Bon, comment dire, ça aurait pu être formidable (avec la même idée de départ, un meilleur scénario et de meilleurs acteurs – je laisse le bénéfice du doute au réalisateur). On a du mal dès le début avec cette Amérique bidon (The Room est un film français, ou plutôt franco-belgio-luxembourgeois) tourné en anglais. New York Upper State ressemble à un coin perdu des Ardennes belges où pourrait sans mal être tourné un remake de Delivrance. Ensuite le scénario est dur à avaler, dès le début ; moi si ma maison me crache des billets de banque par le conduit de la hotte, je vais 1/ vérifier si les numéros de série sont identiques 2/ m’empresser de faire le plein de la voiture, d’aller dans une dizaines de magasins différents pour me prendre 2 ou 300 BDs, quarante coffrets blu-ray… Eux, non. Je veux bien qu’ils aient super envie de baiser (le popotin d’Olga Curry & Co, très bien mis en valeur par le réalisateur, est un argument de poids), mais à un moment faut quand même s’aérer un peu, faire profiter le commerce local, tout ces petits trucs que nous ramènent au monde flottant du confinement 2.0. Puis aux deux tiers, patatras, le film part en sucette, ou en dérapage un tantinet mal contrôlé.

Ça aurait pu être super, c’est juste pas mal et décevant. Il y a de très bonnes idées dont la machinerie secrète de la maison n’est pas des moindres. Après Renaissance (que je n’avais pas aimé, mais que j’avais trouvé quand même intéressant, notamment sur le plan technique), Christian Volckman s’entête à prouver son attachement aux mauvais genres ; s’il continue comme ça il va finir à Hollywood pour y tourner une adaptation de jeu vidéo à cent millions de dollars.

Yummy, Lars Damoiseaux (2019)

[Facebook au temps du coronavirus.]

Alors que je cherchais un film d’Halloween pour animer le facebook d’Albin Michel Imaginaire, je me suis dit que j’allais jeter mon dévolu sur Ça d’Andy Muschietti que j’avais acheté il y a un moment en coffret blu ray et que je n’avais encore jamais regardé.

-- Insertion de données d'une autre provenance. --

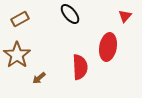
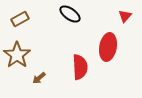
black ellipse: rotated 15 degrees counterclockwise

Bon, après trois soirées pénibles, j’en suis venu à bout, mais j’ai plus ou moins détesté le diptyque. A mes yeux, les producteurs, les scénaristes et le réalisateur n’ont rien compris au roman de Stephen King. Ça n’est pas un roman sur un clown tueur d’enfants, mais plutôt une exploration via la métaphore fantastique de cette Amérique qui n’a pas sur devenir « la promesse » qu’elle portait en elle dans les années 60. King y reviendra à de nombreuses reprises, notamment dans Cœurs perdus en Atlantide et 11/22/63.

C’est pour ça qu’à mon sens changer les baby-boomers du roman en membres de la génération Y est un contresens [inacceptable]. Le clown tueur n’est juste qu’un moteur narratif qui permet à l’auteur de lui opposer le même groupe d’individus à 27 ans d’écart ; en lui-même le clown n’a guère d’intérêt, voire aucun.

J’ajouterai à cela une réalisation horripilante, des scènes d’action illisibles et trop sombres, des acteurs souvent à côté de la plaque ou honteusement sous-employés, une version du personnage de Beverly qui cède à la pression « politically correct » hollywoodienne qui est en train de devenir une sorte de norme déplorable, j’en passe et des meilleurs. Ça aussi c’est une forme d’infantilisation, passons…

Exit Ça.

Après, je me suis penché sur Prémonitions que je devais avoir depuis trois ans en stock, quelque chose comme ça. Bon, c’est intéressant, mais pas très Halloween, malgré une scène d’autopsie d’un enfant (voilà, vous êtes prévenus).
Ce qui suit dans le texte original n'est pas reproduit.